Business readiness


What are Guarantees?

A guarantee is a legal obligation to perform certain acts or make certain payments in the event that a third party fails to honour their obligation to do so or vice versa.

A guarantee document is any legal document that evidences the obligations that your company will have to fulfill on behalf of a third party in case the third party fails to meet them or vice versa.

Guarantees are usually given to financial or non- financial institutions before entering into a funding or purchase agreement with them.

The document will typically include information on the type of agreement; terms and conditions, and roles and responsibilities related to the obligations; tenure of the guarantee; and details on the parties involved. It also captures details of all previous obligations fulfilled by your company.
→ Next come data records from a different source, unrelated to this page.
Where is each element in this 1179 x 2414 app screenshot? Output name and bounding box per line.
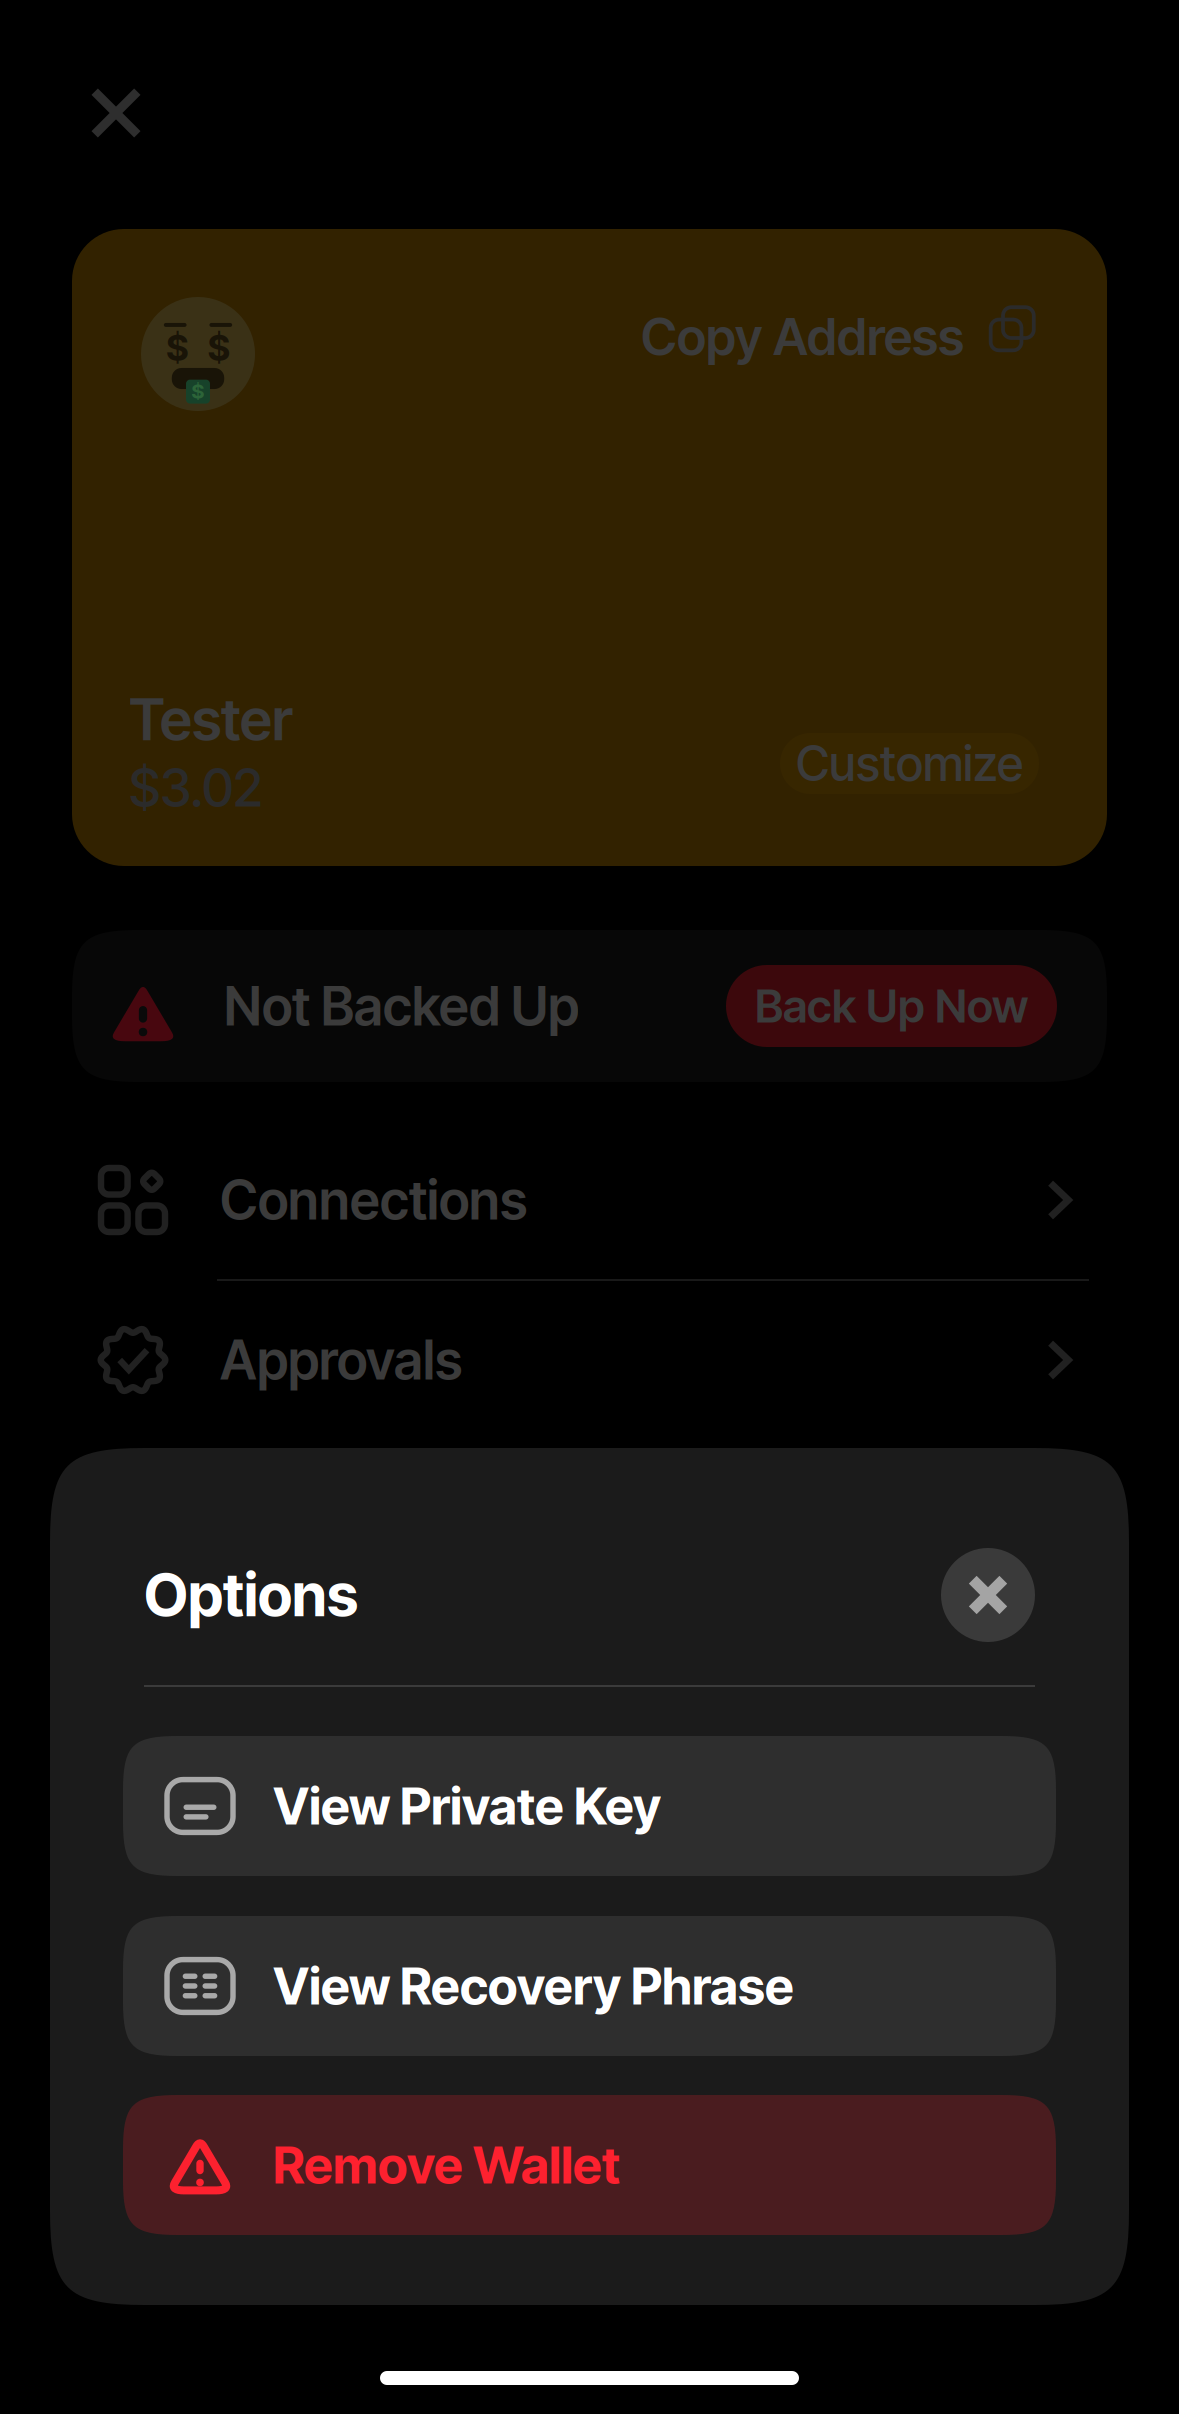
button[interactable]: View Private Key [123,1736,1056,1876]
button[interactable]: Remove Wallet [123,2095,1056,2235]
staticText: Customize [796,734,1023,793]
staticText: Connections [220,1168,527,1232]
staticText: $ [208,326,230,369]
button[interactable]: View Recovery Phrase [123,1916,1056,2056]
staticText: Remove Wallet [273,2134,620,2196]
button[interactable]: Connections [72,1121,1107,1279]
button[interactable]: $ [72,229,1107,866]
staticText: Approvals [220,1328,462,1392]
staticText: Not Backed Up [224,974,579,1038]
staticText: $3.02 [129,756,263,819]
staticText: $ [192,379,204,403]
button[interactable]: Close [69,66,163,160]
button[interactable]: Close options [941,1548,1035,1642]
button[interactable]: Back Up Now [726,965,1057,1047]
staticText: Copy Address [641,306,964,367]
staticText: $ [166,326,188,369]
button[interactable]: Approvals [72,1281,1107,1439]
staticText: Options [144,1560,358,1630]
staticText: View Private Key [273,1775,661,1837]
staticText: View Recovery Phrase [273,1955,794,2017]
staticText: Back Up Now [755,979,1028,1034]
staticText: Tester [129,685,293,754]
The obligations commonly covered under such an arrangement include:

  • To purchase, pay, or supply funds for repaying a debt on behalf of the other party
  • To purchase or lease property, securities, or services on behalf of the other party
  • To meet financial and operational performance requirements stipulated by the financiers or lenders on behalf of the other party

Why are Guarantees important for business today?
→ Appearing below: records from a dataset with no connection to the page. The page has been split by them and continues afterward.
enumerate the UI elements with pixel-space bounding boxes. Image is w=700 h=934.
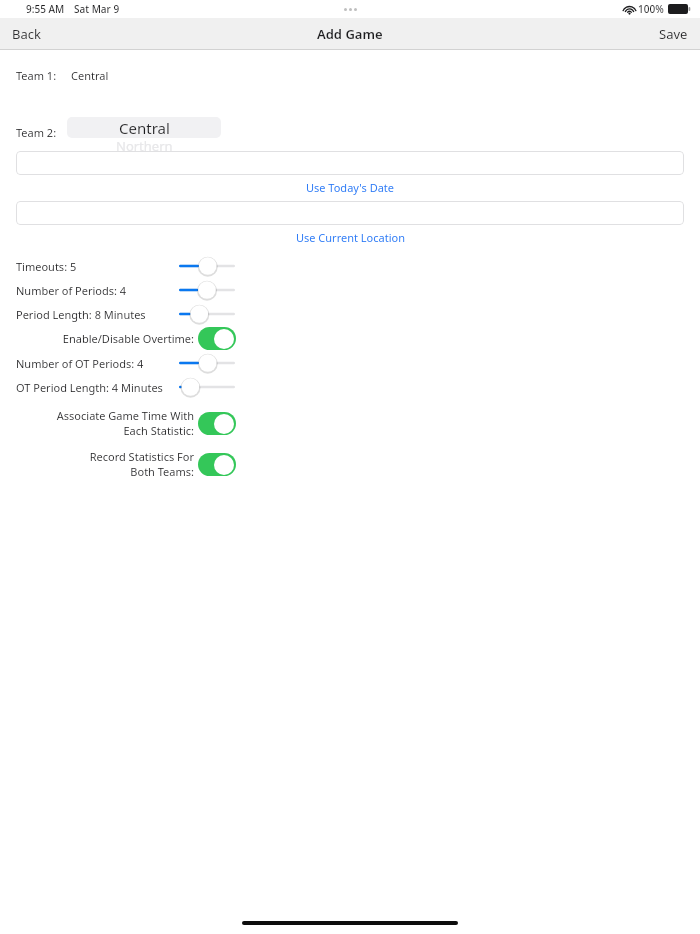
button[interactable]	[16, 151, 684, 175]
button[interactable]: Use Today's Date	[16, 180, 684, 195]
button[interactable]	[178, 376, 236, 398]
staticText: Team 2:	[16, 125, 57, 140]
button[interactable]	[178, 255, 236, 277]
staticText: Save	[659, 25, 688, 43]
staticText: Northern	[116, 137, 173, 155]
button[interactable]	[16, 201, 684, 225]
staticText: OT Period Length: 4 Minutes	[16, 380, 163, 395]
staticText: Period Length: 8 Minutes	[16, 307, 146, 322]
staticText: Number of OT Periods: 4	[16, 356, 144, 371]
button[interactable]: Save	[647, 19, 700, 49]
staticText: Associate Game Time With	[56, 408, 194, 423]
staticText: Add Game	[317, 25, 383, 43]
button[interactable]: Central	[71, 68, 109, 83]
button[interactable]	[178, 303, 236, 325]
button[interactable]	[178, 352, 236, 374]
staticText: Both Teams:	[130, 464, 194, 479]
staticText: Record Statistics For	[89, 449, 194, 464]
staticText: Number of Periods: 4	[16, 283, 127, 298]
staticText: Central	[71, 68, 109, 83]
button[interactable]: Central	[67, 117, 221, 147]
button[interactable]: Toggle	[198, 412, 236, 435]
staticText: Timeouts: 5	[16, 259, 77, 274]
button[interactable]: Toggle	[198, 327, 236, 350]
button[interactable]: Use Current Location	[16, 230, 684, 245]
staticText: Each Statistic:	[123, 423, 194, 438]
staticText: Team 1:	[16, 68, 57, 83]
staticText: 9:55 AM	[26, 2, 65, 16]
staticText: Central	[119, 118, 170, 138]
staticText: Enable/Disable Overtime:	[62, 331, 194, 346]
button[interactable]: Back	[0, 19, 53, 49]
staticText: Sat Mar 9	[74, 2, 120, 16]
staticText: 100%	[638, 2, 664, 16]
staticText: Use Today's Date	[306, 180, 395, 195]
button[interactable]	[178, 279, 236, 301]
button[interactable]: Toggle	[198, 453, 236, 476]
staticText: Back	[12, 25, 41, 43]
staticText: Use Current Location	[296, 230, 405, 245]
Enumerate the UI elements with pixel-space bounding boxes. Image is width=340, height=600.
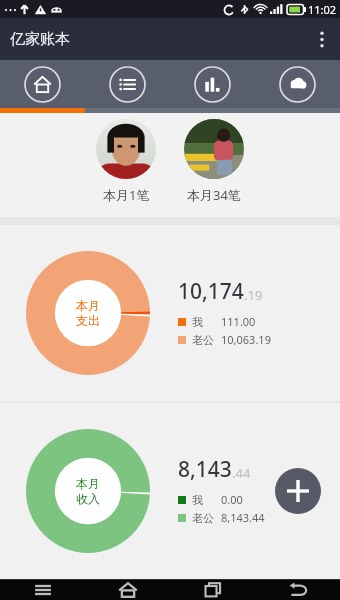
staticText: 111.00 bbox=[221, 314, 256, 329]
staticText: 0.00 bbox=[221, 492, 243, 507]
staticText: 老公 bbox=[192, 511, 214, 525]
button[interactable]: 本月1笔 bbox=[95, 119, 157, 204]
staticText: 本月34笔 bbox=[187, 186, 241, 204]
button[interactable]: Recents bbox=[170, 580, 255, 600]
button[interactable]: Back bbox=[255, 580, 340, 600]
button[interactable]: List bbox=[85, 60, 170, 108]
staticText: 支出 bbox=[76, 313, 100, 328]
button[interactable]: Chart bbox=[170, 60, 255, 108]
staticText: 8,143.44 bbox=[221, 510, 265, 525]
staticText: 本月 bbox=[76, 476, 100, 491]
button[interactable]: 本月34笔 bbox=[183, 119, 245, 204]
staticText: 10,063.19 bbox=[221, 332, 271, 347]
staticText: 本月 bbox=[76, 298, 100, 313]
button[interactable]: Home bbox=[0, 60, 85, 108]
button[interactable]: Menu bbox=[0, 580, 85, 600]
staticText: 收入 bbox=[76, 491, 100, 506]
staticText: 8,143 bbox=[178, 455, 232, 484]
staticText: .19 bbox=[244, 286, 263, 304]
button[interactable]: Cloud bbox=[255, 60, 340, 108]
staticText: 亿家账本 bbox=[10, 30, 70, 49]
button[interactable]: More options bbox=[304, 18, 340, 60]
staticText: 11:02 bbox=[308, 2, 337, 17]
button[interactable]: Home bbox=[85, 580, 170, 600]
button[interactable]: Add record bbox=[275, 468, 321, 514]
staticText: 老公 bbox=[192, 333, 214, 347]
staticText: .44 bbox=[232, 464, 251, 482]
staticText: 我 bbox=[192, 315, 203, 329]
staticText: 10,174 bbox=[178, 277, 244, 306]
staticText: 本月1笔 bbox=[103, 186, 150, 204]
staticText: 我 bbox=[192, 493, 203, 507]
Having ready access to guarantee documentation enables your company to:

  • Assess the nature and type of the obligations that your company has to fulfill
  • Comply with the terms and conditions stipulated in the guarantee agreements
  • Evaluate your company’s roles and responsibilities under such arrangements
  • Meet the financial and operational performance, or covenants stipulated by the financiers or lenders
  • Keep track of the status of those parties whose obligations you are guaranteeing in order to mitigate the risk that your guarantee will be called upon

Why are Guarantees important for an event tomorrow?

Ready access to guarantees documentation is important for an event tomorrow, as it helps potential investors to:

  • Evaluate the level of protection offered by a third party to your company or vice versa
  • Determine which guarantees related to entities within the group of entities that are involved in the proposed transaction vs those that are outside
  • Assess the strategies formulated and the funds created by your company to meet such obligations
  • Evaluate the breadth and depth of your company’s relationships with third parties

Pros of addressing Guarantees

  • Provides potential investors with clarity over the guarantee obligations that exist to or from third parties
  • Helps formulate strategies and create reserves to meet the obligations of the third party in case they fail to meet them
  • Mitigates liabilities and business risks that may lead to penalties, or litigations due to any non- compliance

Cons of not addressing this topic

  • Increases the timing management need to commit to a due diligence process due to the need to search through and identify these guarantee agreements or clauses
  • Impacts your financial performance, as strategies and reserves to meet guarantee obligations are not formulated.